While discussions about economic green shoots continue unabated in the United States, in many countries, and especially in the developing world, matters are getting worse. The downturn in the US began with a failure in the financial system, which quickly was translated into a slowdown in the real economy. But, in the developing world, it is just the opposite: a decline in exports, reduced remittances, lower foreign direct investment, and precipitous falls in capital flows have led to economic weakening. As a result, even countries with good regulatory systems are now confronting problems in their financial sectors.

On June 23, a United Nations conference focusing on the global economic crisis and its impact on developing countries reached a consensus both about the causes of the downturn and why it was affecting developing countries so badly. It outlined some of the measures that should be considered and established a working group to explore the way forward, possibly under the guidance of a newly established expert group.

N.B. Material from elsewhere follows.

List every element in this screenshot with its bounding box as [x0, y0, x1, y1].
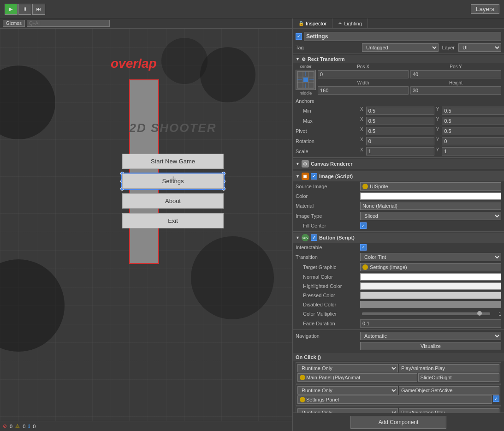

The agreement was remarkable: in providing what in many ways was a clearer articulation of the crisis and what needs to be done than that offered by the G-20, the UN showed that decision-making needn't be restricted to a self-selected club, lacking political legitimacy, and largely dominated by those who had considerable responsibility for the crisis in the first place. Indeed, the agreement showed the value of a more inclusive approach - for example, by asking key questions that might be too politically sensitive for some of the larger countries to raise, or by pointing out concerns that resonate with the poorest, even if they are less important for the richest.